Hewlett Packard Enterprise (HPE) and Rackspace teamed up on private cloud and will soon offer a managed private cloud service for enterprises based on OpenStack with pay-as-you-go pricing.
The OpenStack Private Cloud, which will be available Nov. 28, will give companies public-cloud like benefits such as utility pricing and scalability in a private cloud environment — either their own data center, a colocation facility, or a Rackspace-managed data center, said Rackspace EVP of Private Cloud Scott Crenshaw.
It will also cost about 40 percent less than Amazon Web Services (AWS), he added.
“Pay-as-you-go will bring more workloads into the private cloud umbrella,” Crenshaw said. “In addition to the benefits of private cloud, such as ease of migration, compliance, security — in some cases performance — this is provided at a cost that is about 40 percent less than you’d see using equivalent services from AWS.”
To be clear, Crenshaw isn’t saying enterprises should immediately dump all of their AWS workloads. “We believe the world is a multi-cloud world,” he said.“What we’re trying to do is provide a platform that is a good compliment to AWS and similar public cloud services.”
Rackspace and HPE plan to offer similar pay-per-use private clouds based on VMware and Microsoft Azure Stack next year.
IDC forecasts this type of consumption model, which allows businesses to handle burst capacity and traffic spikes without paying for additional fixed capacity, will account for 50 percent of on premises and off premises physical IT and data center asset spending by 2018.

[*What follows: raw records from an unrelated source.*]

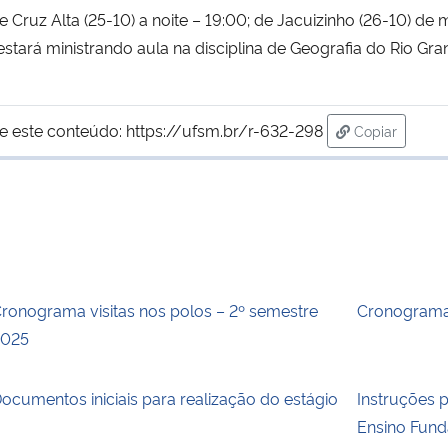
 Cruz Alta (25-10) a noite – 19:00; de Jacuizinho (26-10) de
 estará ministrando aula na disciplina de Geografia do Rio G
e este conteúdo:
https://ufsm.br/r-632-298
Copiar
para área de
ronograma visitas nos polos – 2º semestre
Cronograma
2025
ocumentos iniciais para realização do estágio
Instruções 
Ensino Fun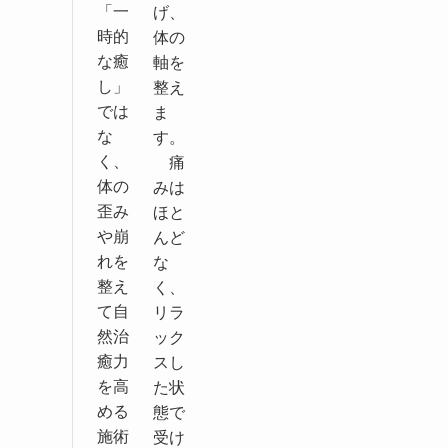
「一
げ、
時的
体の
な癒
軸を
し」
整え
では
ま
な
す。
く、
痛
体の
みは
歪み
ほと
や崩
んど
れを
な
整え
く、
て自
リラ
然治
ック
癒力
スし
を高
た状
める
態で
施術
受け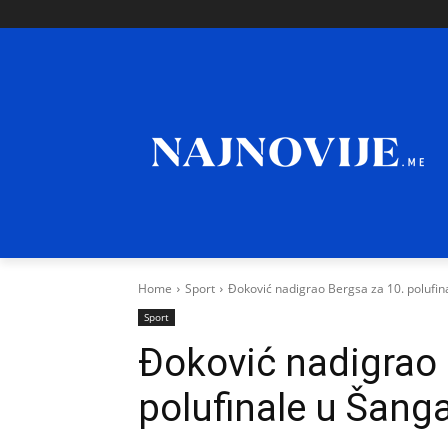
Home
Sport
Đoković nadigrao Bergsa za 10. polufin
Sport
Đoković nadigrao 
polufinale u Šang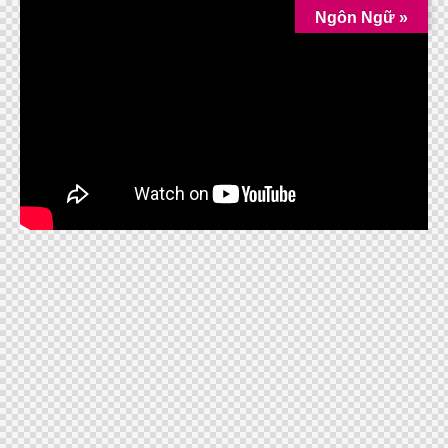
Ngôn Ngữ »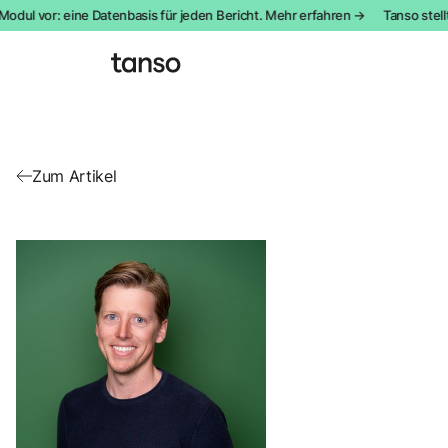
odul vor: eine Datenbasis für jeden Bericht. Mehr erfahren →
Tanso stell
Zum Artikel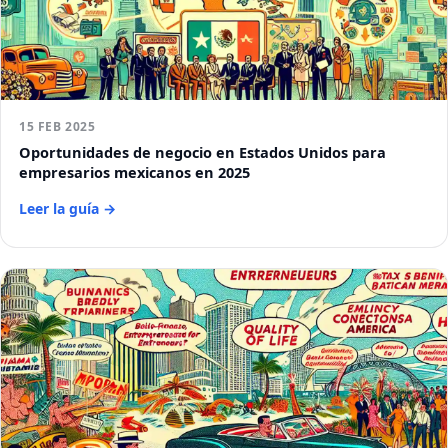
15 FEB 2025
Oportunidades de negocio en Estados Unidos para
empresarios mexicanos en 2025
Leer la guía →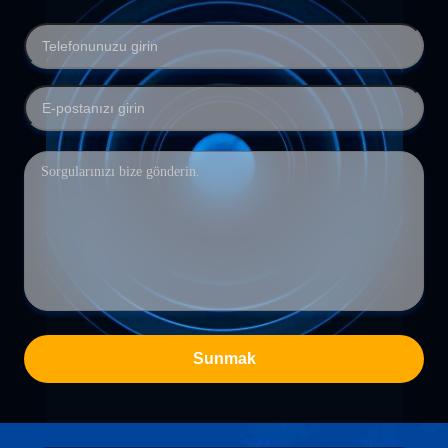
Sunmak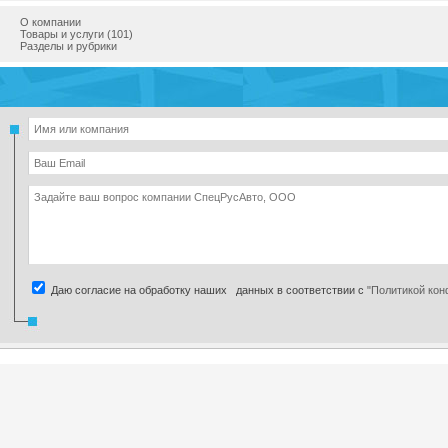
О компании
Товары и услуги (101)
Разделы и рубрики
Даю согласие на обработку наших данных в соответствии с
"Политикой ко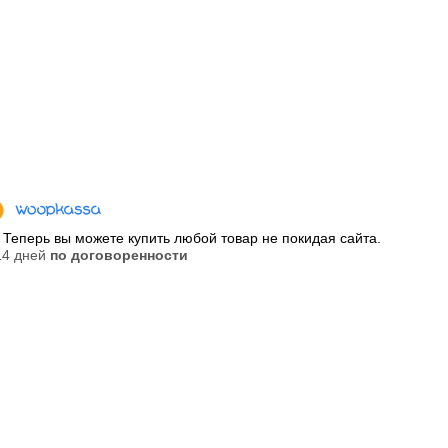
Теперь вы можете купить любой товар не покидая сайта.
 14 дней
по договоренности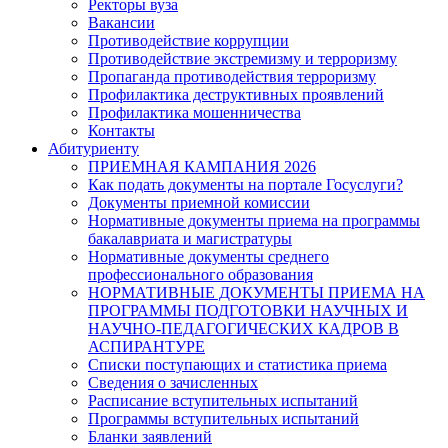
Ректоры вуза
Вакансии
Противодействие коррупции
Противодействие экстремизму и терроризму
Пропаганда противодействия терроризму
Профилактика деструктивных проявлений
Профилактика мошенничества
Контакты
Абитуриенту
ПРИЕМНАЯ КАМПАНИЯ 2026
Как подать документы на портале Госуслуги?
Документы приемной комиссии
Нормативные документы приема на программы
бакалавриата и магистратуры
Нормативные документы среднего
профессионального образования
НОРМАТИВНЫЕ ДОКУМЕНТЫ ПРИЕМА НА
ПРОГРАММЫ ПОДГОТОВКИ НАУЧНЫХ И
НАУЧНО-ПЕДАГОГИЧЕСКИХ КАДРОВ В
АСПИРАНТУРЕ
Списки поступающих и статистика приема
Сведения о зачисленных
Расписание вступительных испытаний
Программы вступительных испытаний
Бланки заявлений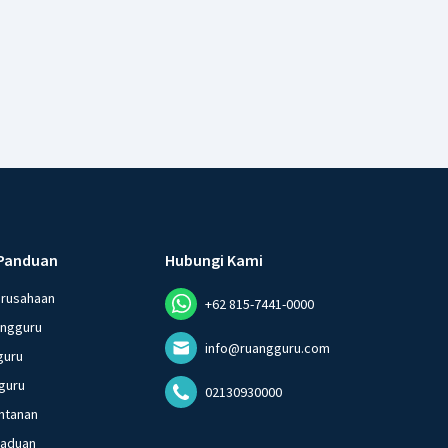
Panduan
Hubungi Kami
erusahaan
+62 815-7441-0000
angguru
info@ruangguru.com
guru
guru
02130930000
ntanan
gaduan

Under the deal, HPE will provide its Gen10 servers and financing, while Rackspace will provide cloud software, orchestration, and management. As with all of Rackspace’s managed private clouds, this one is single-tenant. “There’s nothing shared,” Crenshaw said. “Even the on-demand capacity is single tenant.”
The new service follows a slew of on premises private cloud infrastructure offerings announced in the past few months including Microsoft Azure Stack, Oracle Cloud at Customer, and a Cisco-Google hybrid cloud planned for next year.